South Korea, Singapore, Japan and Hong Kong are also among the top ten. But academic peformance of a select group in select subjects may not yield the complete picture.
The Organization for Economic Cooperation and Development conducted the survey among the OECD's 34 member nations as well as in 41 partner economies in 2009. The results show Asians did exceptionally well. The 15-year-old students were evaluated in reading, mathematics and science.
Improved school curricula and teachers' training are being cited as the reasons for the top peformer's success. China's boomtown Shanghai's success in topping the list is the result of recent changes in the school curriculum, the OECD claims. Students are given more choice in what they study. In Shanghai, teachers from the high-achieving schools are regularyly sent to schools with lower scores to improve the latter's performance. Apparently, the city has even reformed college entrance examinations to put more emphasis on the handling of information rather than on learning things by rote.

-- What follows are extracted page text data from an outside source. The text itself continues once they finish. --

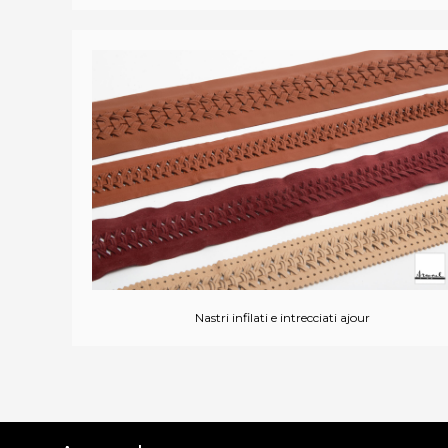
Nastri infilati e intrecciati ajour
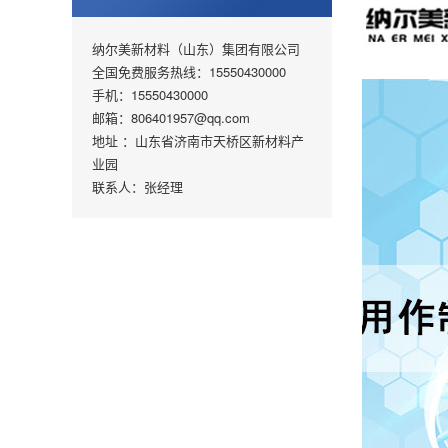
纳尔美新材料（山东）集团有限公司
全国免费服务热线：15550430000
手机：15550430000
邮箱：806401957@qq.com
地址 ：山东省济南市天桥区新材料产
业园
联系人：张经理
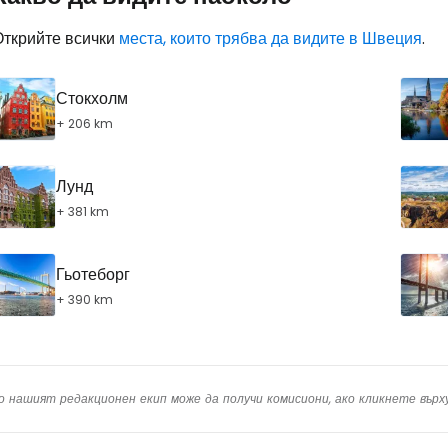
... световната общност на туристите
Открийте всички
места, които трябва да видите в Швеция
.
Пр
Стокхолм
+ 206 km
Про
Лунд
+ 381 km
Про
Гьотеборг
+ 390 km
о нашият редакционен екип може да получи комисиони, ако кликнете вър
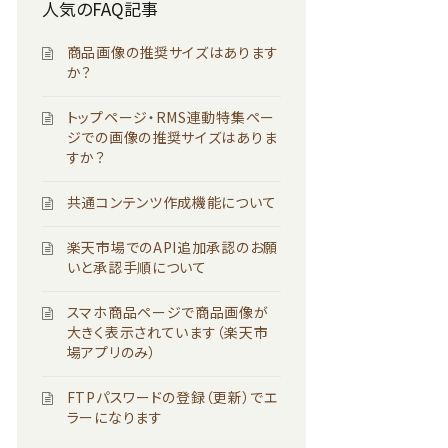
人気のFAQ記事
商品画像の推奨サイズはあります
か？
トップページ・RMS連動特集ペー
ジでの画像の推奨サイズはありま
すか？
共通コンテンツ作成機能について
楽天市場でのAPI追加承認のお願
いと承認手順について
スマホ商品ページで商品画像が
大きく表示されています（楽天市
場アプリのみ）
FTPパスワードの登録（更新）でエ
ラーになります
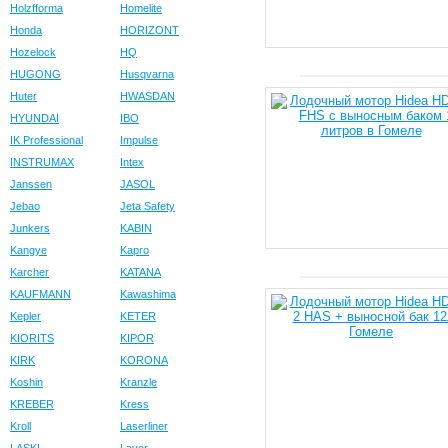
Holzfforma
Homelite
Honda
HORIZONT
Hozelock
HQ
HUGONG
Husqvarna
Huter
HWASDAN
HYUNDAI
IBO
IK Professional
Impulse
INSTRUMAX
Intex
Janssen
JASOL
Jebao
Jeta Safety
Junkers
KABIN
Kangye
Kapro
Karcher
KATANA
KAUFMANN
Kawashima
Kepler
KETER
KIORITS
KIPOR
KIRK
KORONA
Koshin
Kranzle
KREBER
Kress
Kroll
Laserliner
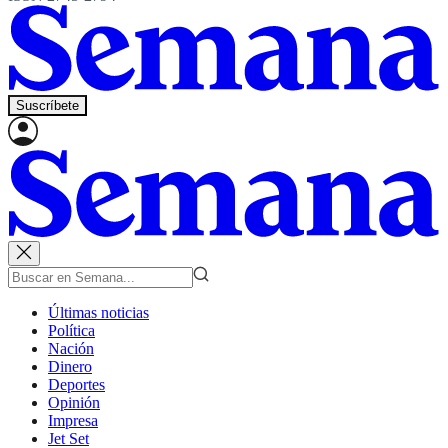
Suscríbete
Últimas noticias
Política
Nación
Dinero
Deportes
Opinión
Impresa
Jet Set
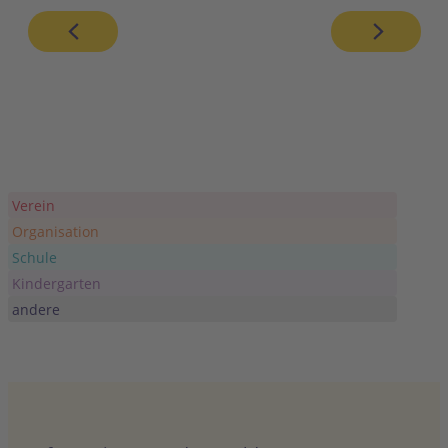
Verein
Organisation
Schule
Kindergarten
andere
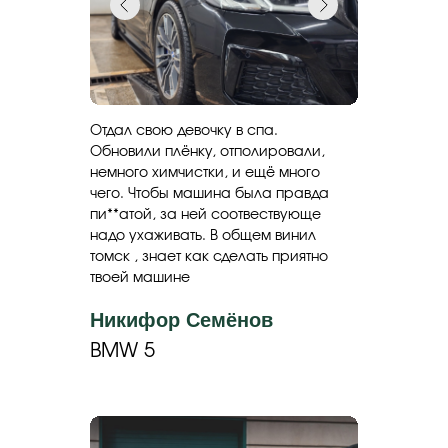
Отдал свою девочку в спа.
Обновили плёнку, отполировали,
немного химчистки, и ещё много
чего. Чтобы машина была правда
пи**атой, за ней соотвествующе
надо ухаживать. В общем винил
томск , знает как сделать приятно
твоей машине
Никифор Семёнов
BMW 5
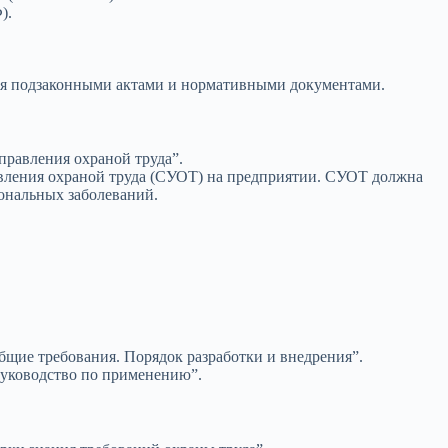
).
тся подзаконными актами и нормативными документами.
правления охраной труда”.
ления охраной труда (СУОТ) на предприятии. СУОТ должна
ональных заболеваний.
бщие требования. Порядок разработки и внедрения”.
руководство по применению”.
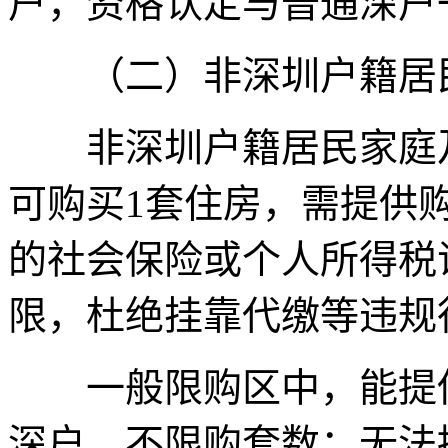
户，资格认定与普通深户
（二）非深圳户籍居
非深圳户籍居民家庭及
可购买1套住房，需提供
的社会保险或个人所得税
限，杜绝挂靠代缴等违规
一般限购区中，能提供
深户，不限购套数；无法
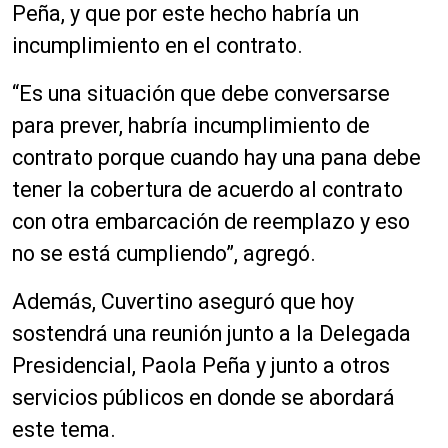
Peña, y que por este hecho habría un
incumplimiento en el contrato.
“Es una situación que debe conversarse
para prever, habría incumplimiento de
contrato porque cuando hay una pana debe
tener la cobertura de acuerdo al contrato
con otra embarcación de reemplazo y eso
no se está cumpliendo”, agregó.
Además, Cuvertino aseguró que hoy
sostendrá una reunión junto a la Delegada
Presidencial, Paola Peña y junto a otros
servicios públicos en donde se abordará
este tema.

Factors still to be examined
The true picture may be less rosy. Shanghai is a single city, whereas other countries are judged as a whole. The Program for International Student Assessment (PISA) claims that the study proves that low national income "is not incompatible" with good educational performance. Whether within the country or in comparison with other countries, it is the relative income that usually makes the difference. And as the OECD itself has announced, the more specific social, economic and cultural factors behind Asia's success are still to be examined.
Goals, ways and means
Tao Hongkai, an education expert from Wuhan, China, told the AFP news agency in Beijing that grades still remained the sole criteria for judging the performance of a child or student in China - obedience and high grades.
South Korea spends more than any other OECD country on private education, but spends relatively little on public education, which widens the gap between high and low achievers. And Korean students participate in the PISA test in the spirit of the Olympics: they must get the gold for their country.
It might well be that academic performance should and cannot be the most important criterion if the ultimate goal of education is to shape a complete human being and a responsible citizen.